Still, initial operations are in their infancy. And when combined with an initial price tag ranging between $30,000 and $100,000, many are quick to dismiss the idea that these technologies are on the verge of becoming incredibly popular with regular motor carriers. It is important, however, not to dismiss the march of technology.
How the Report Details Change
Should these technologies gain in popularity, it is likely that adoption would come in two waves. It will start with two-truck platoons with truck drivers operating each vehicle with Level 3 automation. We should see these scenarios come to fruition between now and 2020.
Over time, as connected convoys mature, algorithms will be developed in concert with advanced vehicle communications networks. This will lead to the second wave of automation in or around 2023. This second phase, according to the report’s authors, will include platooning on interstate highways where a truck driver’s intervention is not required. Of course, a truck driver will still be in the vehicle, but they will not need to become an active participant in operating the vehicle until it leaves the highway.

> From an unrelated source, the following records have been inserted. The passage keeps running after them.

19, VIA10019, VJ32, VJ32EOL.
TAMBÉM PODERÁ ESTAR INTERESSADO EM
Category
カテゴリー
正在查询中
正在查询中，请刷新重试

The report notes that at stage two, trucking companies could realize fuel and labor savings of up to 10%. While 10% may not seem like a lot to the average person, this could be a big deal for smaller and medium-sized trucking companies who work with lower margins. This transition will also require a lot of technological training and upkeep.

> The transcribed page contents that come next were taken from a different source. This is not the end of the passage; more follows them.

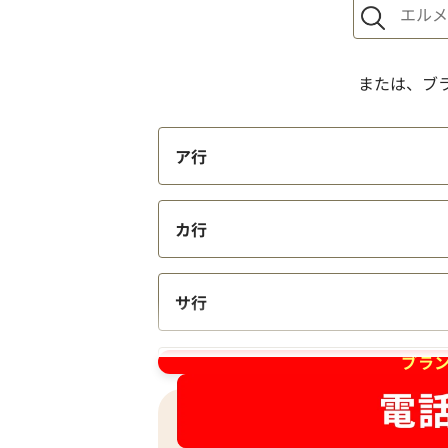
または、ブ
ア行
カ行
サ行
ブラ
タ行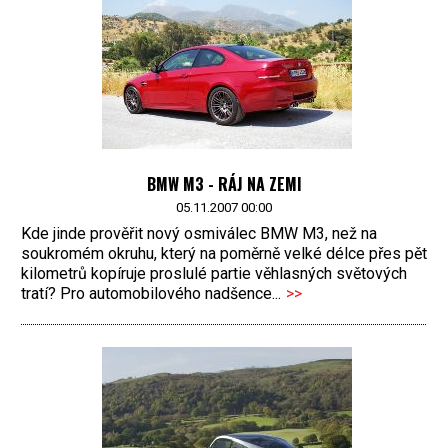
BMW M3 - RÁJ NA ZEMI
05.11.2007 00:00
Kde jinde prověřit nový osmiválec BMW M3, než na
soukromém okruhu, který na poměrně velké délce přes pět
kilometrů kopíruje proslulé partie věhlasných světových
tratí? Pro automobilového nadšence...
>>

The next stage, according to the report, would be phase three in 2026. This stage could see fully autonomous vehicles operating on all segments of the interfaced highway system. It could even be that eventually, depending on the weather and conditions, trucks could even be operating without necessary intervention on regular roadways. Situations where vehicles could operate on roadways is called “constrained autonomy,” technology. Once the trucking industry has reached this level of adoption, trucking companies should see up to 20% savings in fuel and labor costs.
Yet, the predictions don’t end there. The report projects that by 2030, fully autonomous trucks will be operating across state lines using Level 5 full autonomy, requiring no human interaction at all. While this may seem like a tall order, if trucking companies do end up reaching this goal, they could see a whopping 45% reduction in operating costs related to fuel and labor.

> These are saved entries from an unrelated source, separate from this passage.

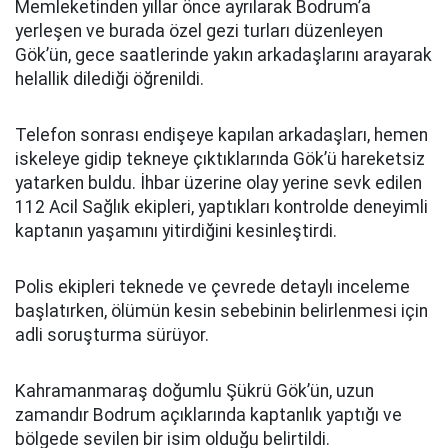
Memleketinden yıllar önce ayrılarak Bodrum’a
yerleşen ve burada özel gezi turları düzenleyen
Gök’ün, gece saatlerinde yakın arkadaşlarını arayarak
helallik dilediği öğrenildi.
Telefon sonrası endişeye kapılan arkadaşları, hemen
iskeleye gidip tekneye çıktıklarında Gök’ü hareketsiz
yatarken buldu. İhbar üzerine olay yerine sevk edilen
112 Acil Sağlık ekipleri, yaptıkları kontrolde deneyimli
kaptanın yaşamını yitirdiğini kesinleştirdi.
Polis ekipleri teknede ve çevrede detaylı inceleme
başlatırken, ölümün kesin sebebinin belirlenmesi için
adli soruşturma sürüyor.
Kahramanmaraş doğumlu Şükrü Gök’ün, uzun
zamandır Bodrum açıklarında kaptanlık yaptığı ve
bölgede sevilen bir isim olduğu belirtildi.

Fortunately, the report’s authors still think that even at this phase, it will be a long time before autonomous fleets completely replace fleets operating with human intervention. Even fleets that attempt to go fully autonomous will have a hard time going fully driverless. The infrastructure and industry trust that must be placed in fleets of this type might not yet be fully realized.
A Tale of Industry Disruption
It is likely that however the autonomous vehicle rollout happens, the ripple effect will be felt across more industries than just trucking. Professional upheaval will happen all throughout the supply chain. From truck manufacturers to railroads, warehousing, distribution, and fulfillment centers to brokers, port operators and logistics companies, no one will be spared the fallout that comes from massive technological change.
Still, the trucking industry itself will bear the brunt of the change. There will be four distinct ways that this change will impact the industry. While capital expenditures for fleets will rise, operating costs should see a significant cut. Autonomous trucks should also help alleviate the industry’s ongoing capacity crunch. Could we even see a day when truck OEMs diversify their business models and themselves enter the transport markets?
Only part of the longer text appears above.